(a) Let $(\mathbf{q}, \mathbf{p})$ be a set of canonical phase-space variables for a Hamiltonian system with $n$ degrees of freedom. Define the Poisson bracket $\{f, g\}$ of two functions $f(\mathbf{q}, \mathbf{p})$ and $g(\mathbf{q}, \mathbf{p})$. Write down the canonical commutation relations that imply that a second set $(\mathbf{Q}, \mathbf{P})$ of phase-space variables is also canonical.

(b) Consider the near-identity transformation

$$\mathbf{Q}=\mathbf{q}+\delta \mathbf{q}, \quad \mathbf{P}=\mathbf{p}+\delta \mathbf{p}$$

where $\delta \mathbf{q}(\mathbf{q}, \mathbf{p})$ and $\delta \mathbf{p}(\mathbf{q}, \mathbf{p})$ are small. Determine the approximate forms of the canonical commutation relations, accurate to first order in $\delta \mathbf{q}$ and $\delta \mathbf{p}$. Show that these are satisfied when

$$\delta \mathbf{q}=\epsilon \frac{\partial F}{\partial \mathbf{p}}, \quad \delta \mathbf{p}=-\epsilon \frac{\partial F}{\partial \mathbf{q}}$$

where $\epsilon$ is a small parameter and $F(\mathbf{q}, \mathbf{p})$ is some function of the phase-space variables.

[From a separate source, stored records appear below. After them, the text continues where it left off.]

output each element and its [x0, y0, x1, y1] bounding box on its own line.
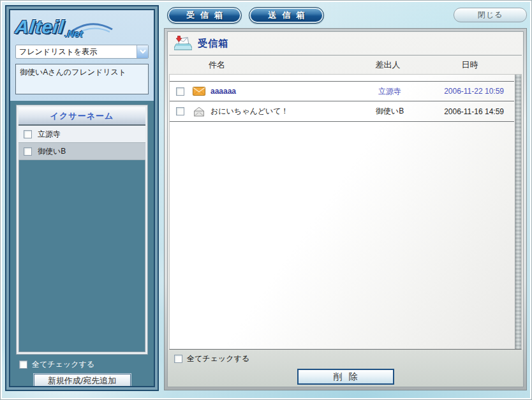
- tab-outbox-label: 送信箱: [269, 10, 311, 21]
- friend-name: 立源寺: [38, 129, 61, 140]
- message-checkbox[interactable]: [176, 87, 184, 96]
- friend-table-header: イクサーネーム: [18, 107, 145, 126]
- message-list-area: aaaaaa 立源寺 2006-11-22 10:59 おにいちゃんどいて！: [169, 74, 522, 350]
- logo-suffix: .Net: [64, 28, 83, 39]
- new-message-button[interactable]: 新規作成/宛先追加: [34, 374, 131, 387]
- message-row[interactable]: aaaaaa 立源寺 2006-11-22 10:59: [170, 81, 514, 101]
- message-date: 2006-11-22 10:59: [444, 87, 504, 96]
- message-subject[interactable]: aaaaaa: [211, 87, 342, 96]
- message-subject[interactable]: おにいちゃんどいて！: [211, 106, 342, 117]
- mail-open-icon: [193, 107, 205, 117]
- inbox-panel-inner: 受信箱 件名 差出人 日時 aaaaaa: [167, 31, 524, 387]
- scrollbar-gutter[interactable]: [515, 75, 521, 349]
- friend-name: 御使いB: [38, 146, 66, 157]
- tab-outbox[interactable]: 送信箱: [249, 7, 324, 24]
- message-date: 2006-11-16 14:59: [444, 107, 504, 116]
- message-sender: 御使いB: [376, 106, 404, 117]
- mail-closed-icon: [193, 87, 205, 96]
- sidebar-list-section: イクサーネーム 立源寺 御使いB 全てチェックする 新規作成/宛先追加: [10, 101, 154, 387]
- inbox-check-all-checkbox[interactable]: [174, 355, 182, 363]
- sidebar-check-all-label: 全てチェックする: [32, 359, 94, 370]
- sidebar-check-all-checkbox[interactable]: [19, 360, 27, 369]
- dropdown-selected-value: フレンドリストを表示: [16, 47, 137, 57]
- friend-row[interactable]: 御使いB: [18, 143, 145, 160]
- friend-list-dropdown[interactable]: フレンドリストを表示: [15, 45, 149, 59]
- friend-row[interactable]: 立源寺: [18, 126, 145, 143]
- tab-inbox[interactable]: 受信箱: [167, 7, 242, 24]
- friend-table: イクサーネーム 立源寺 御使いB: [17, 105, 147, 354]
- close-button[interactable]: 閉じる: [454, 8, 527, 22]
- logo-text: Alteil: [14, 17, 65, 38]
- message-list: aaaaaa 立源寺 2006-11-22 10:59 おにいちゃんどいて！: [170, 75, 514, 122]
- inbox-title: 受信箱: [198, 38, 228, 50]
- friend-checkbox[interactable]: [24, 130, 32, 138]
- inbox-titlebar: 受信箱: [168, 32, 523, 55]
- inbox-tray-icon: [174, 36, 192, 52]
- friend-list-info-box: 御使いAさんのフレンドリスト: [15, 64, 149, 94]
- column-date: 日時: [462, 59, 478, 71]
- friend-sidebar-inner: Alteil.Net フレンドリストを表示 御使いAさんのフレンドリスト イクサ…: [9, 9, 155, 387]
- column-sender: 差出人: [376, 59, 401, 71]
- sidebar-top-section: Alteil.Net フレンドリストを表示 御使いAさんのフレンドリスト: [10, 10, 154, 101]
- delete-button-label: 削除: [334, 371, 364, 381]
- inbox-panel: 受信箱 件名 差出人 日時 aaaaaa: [164, 28, 527, 390]
- message-sender: 立源寺: [378, 86, 401, 97]
- sidebar-check-all: 全てチェックする: [17, 359, 147, 370]
- inbox-check-all-label: 全てチェックする: [187, 353, 249, 364]
- message-checkbox[interactable]: [176, 107, 184, 115]
- message-row[interactable]: おにいちゃんどいて！ 御使いB 2006-11-16 14:59: [170, 101, 514, 122]
- inbox-check-all: 全てチェックする: [174, 353, 517, 364]
- column-subject: 件名: [209, 59, 225, 71]
- close-button-label: 閉じる: [478, 10, 503, 20]
- alteil-logo: Alteil.Net: [15, 14, 149, 43]
- tab-inbox-label: 受信箱: [186, 10, 228, 21]
- friend-checkbox[interactable]: [24, 147, 32, 156]
- column-header-row: 件名 差出人 日時: [168, 56, 523, 74]
- chevron-down-icon[interactable]: [137, 45, 148, 58]
- friend-sidebar: Alteil.Net フレンドリストを表示 御使いAさんのフレンドリスト イクサ…: [5, 5, 159, 391]
- inbox-bottom-bar: 全てチェックする 削除: [168, 350, 523, 387]
- delete-button[interactable]: 削除: [297, 369, 394, 385]
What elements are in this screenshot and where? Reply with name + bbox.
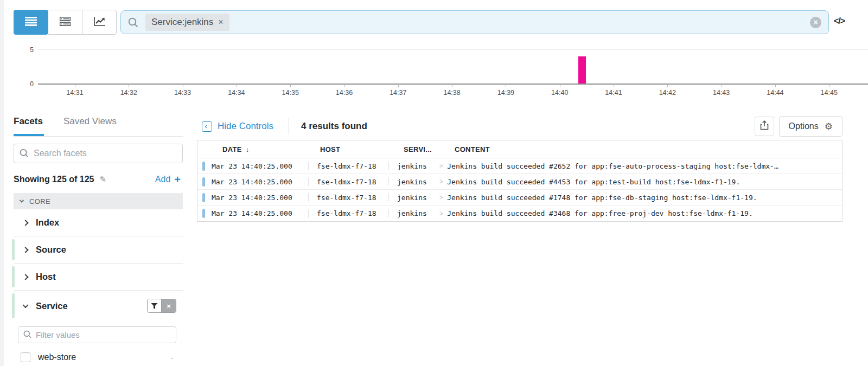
collapse-panel-icon[interactable] (202, 121, 212, 132)
x-tick-label: 14:38 (436, 89, 468, 97)
facet-group-label: CORE (29, 197, 50, 206)
facet-label: Source (36, 245, 66, 255)
facet-group-core[interactable]: CORE (14, 193, 183, 209)
column-header-date[interactable]: DATE ↓ (212, 145, 308, 153)
facet-item-index[interactable]: Index (14, 209, 183, 236)
facet-item-service[interactable]: Service× (14, 291, 183, 321)
facet-item-host[interactable]: Host (14, 264, 183, 291)
clear-filter-button[interactable]: × (162, 299, 176, 312)
log-level-indicator (202, 209, 205, 218)
log-row[interactable]: Mar 23 14:40:25.000fse-ldmx-f7-18jenkins… (197, 174, 842, 190)
x-tick (237, 85, 237, 87)
cell-host: fse-ldmx-f7-18 (308, 209, 388, 217)
value-checkbox[interactable] (21, 352, 30, 362)
log-level-indicator (202, 177, 205, 187)
y-tick-label-0: 0 (23, 80, 34, 88)
facet-sidebar: Facets Saved Views Showing 125 of 125 ✎ … (14, 115, 183, 362)
log-search-bar[interactable]: Service:jenkins × × (120, 10, 829, 34)
facet-value-item[interactable]: web-store- (14, 352, 183, 362)
facet-item-source[interactable]: Source (14, 236, 183, 264)
list-view-icon (25, 17, 37, 28)
log-explorer-page: Service:jenkins × × </> 5 0 14:3114:3214… (0, 0, 868, 366)
list-detail-view-button[interactable] (48, 10, 82, 35)
facet-label: Host (36, 272, 56, 282)
facet-list: IndexSourceHostService× (14, 209, 183, 321)
options-button[interactable]: Options ⚙ (779, 116, 843, 137)
search-filter-pill[interactable]: Service:jenkins × (145, 14, 229, 31)
add-facet-button[interactable]: Add + (155, 174, 183, 186)
column-header-host[interactable]: HOST (308, 145, 388, 153)
list-view-button[interactable] (14, 10, 48, 35)
filter-funnel-button[interactable] (148, 299, 162, 312)
log-row[interactable]: Mar 23 14:40:25.000fse-ldmx-f7-18jenkins… (197, 158, 842, 174)
tab-facets[interactable]: Facets (14, 115, 43, 136)
chevron-down-icon (22, 302, 28, 308)
cell-date: Mar 23 14:40:25.000 (212, 194, 308, 202)
table-body: Mar 23 14:40:25.000fse-ldmx-f7-18jenkins… (197, 158, 842, 221)
remove-filter-icon[interactable]: × (218, 17, 223, 27)
log-level-indicator (202, 162, 205, 171)
search-icon (128, 17, 138, 28)
log-row[interactable]: Mar 23 14:40:25.000fse-ldmx-f7-18jenkins… (197, 190, 842, 206)
log-count-bar[interactable] (578, 56, 586, 84)
log-message: Jenkins build succeeded #4453 for app:te… (447, 178, 740, 186)
chevron-right-icon (22, 274, 28, 280)
x-tick (75, 85, 75, 87)
gridline-y5 (38, 49, 868, 50)
view-toggle-group (14, 10, 117, 35)
facet-search-wrap (14, 144, 183, 163)
facet-count-label: Showing 125 of 125 (14, 175, 94, 184)
cell-date: Mar 23 14:40:25.000 (212, 162, 308, 170)
x-tick (129, 85, 129, 87)
column-header-service[interactable]: SERVI... (388, 145, 436, 153)
x-axis-line (38, 84, 868, 85)
export-button[interactable] (755, 117, 774, 136)
search-icon (23, 330, 31, 338)
sort-descending-icon: ↓ (246, 145, 250, 153)
log-message: Jenkins build succeeded #2652 for app:fs… (447, 162, 778, 170)
log-message: Jenkins build succeeded #3468 for app:fr… (447, 209, 753, 217)
x-tick-label: 14:44 (759, 89, 792, 97)
x-tick-label: 14:42 (651, 89, 684, 97)
search-facets-input[interactable] (14, 144, 183, 163)
x-tick-label: 14:34 (220, 89, 253, 97)
search-icon (20, 149, 29, 158)
hide-controls-link[interactable]: Hide Controls (218, 121, 273, 132)
cell-host: fse-ldmx-f7-18 (308, 194, 388, 202)
cell-service: jenkins (388, 209, 436, 217)
x-tick-label: 14:33 (167, 89, 199, 97)
cell-service: jenkins (388, 178, 436, 186)
cell-service: jenkins (388, 162, 436, 170)
clear-search-button[interactable]: × (810, 17, 821, 28)
x-tick-label: 14:32 (112, 89, 145, 97)
chevron-down-icon (20, 198, 24, 202)
x-tick-label: 14:36 (328, 89, 361, 97)
log-row[interactable]: Mar 23 14:40:25.000fse-ldmx-f7-18jenkins… (197, 206, 842, 221)
results-count: 4 results found (301, 121, 367, 132)
plus-icon: + (174, 174, 181, 186)
log-message: Jenkins build succeeded #1748 for app:fs… (447, 194, 757, 202)
filter-values-input[interactable] (18, 326, 176, 343)
facet-filter-controls: × (147, 299, 176, 313)
search-filter-pill-label: Service:jenkins (151, 17, 213, 28)
x-tick (506, 85, 506, 87)
x-tick-label: 14:40 (544, 89, 576, 97)
code-query-icon[interactable]: </> (834, 16, 845, 26)
cell-host: fse-ldmx-f7-18 (308, 178, 388, 186)
expand-log-icon: > (436, 194, 447, 201)
y-tick-label-5: 5 (23, 46, 34, 54)
x-tick (560, 85, 560, 87)
cell-service: jenkins (388, 194, 436, 202)
cell-date: Mar 23 14:40:25.000 (212, 209, 308, 217)
value-label: web-store (38, 352, 76, 362)
column-header-content[interactable]: CONTENT (436, 145, 842, 153)
x-tick (344, 85, 345, 87)
edit-facets-icon[interactable]: ✎ (99, 175, 106, 184)
expand-log-icon: > (436, 162, 447, 170)
cell-content: >Jenkins build succeeded #4453 for app:t… (436, 178, 842, 186)
chart-view-button[interactable] (82, 10, 117, 35)
x-tick (614, 85, 614, 87)
cell-content: >Jenkins build succeeded #3468 for app:f… (436, 209, 842, 217)
x-tick (722, 85, 722, 87)
tab-saved-views[interactable]: Saved Views (63, 115, 117, 136)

(c) In the limit $\epsilon \rightarrow 0$ this near-identity transformation is called the infinitesimal canonical transformation generated by $F$. Let $H(\mathbf{q}, \mathbf{p})$ be an autonomous Hamiltonian. Show that the change in the Hamiltonian induced by the infinitesimal canonical transformation is

$$\delta H=-\epsilon\{F, H\} .$$

Explain why $F$ is an integral of motion if and only if the Hamiltonian is invariant under the infinitesimal canonical transformation generated by $F$.

(d) The Hamiltonian of the gravitational $N$-body problem in three-dimensional space is

$$H=\frac{1}{2} \sum_{i=1}^{N} \frac{\left|\mathbf{p}_{i}\right|^{2}}{2 m_{i}}-\sum_{i=1}^{N-1} \sum_{j=i+1}^{N} \frac{G m_{i} m_{j}}{\left|\mathbf{r}_{i}-\mathbf{r}_{j}\right|}$$

where $m_{i}, \mathbf{r}_{i}$ and $\mathbf{p}_{i}$ are the mass, position and momentum of body $i$. Determine the form of $F$ and the infinitesimal canonical transformation that correspond to the translational symmetry of the system.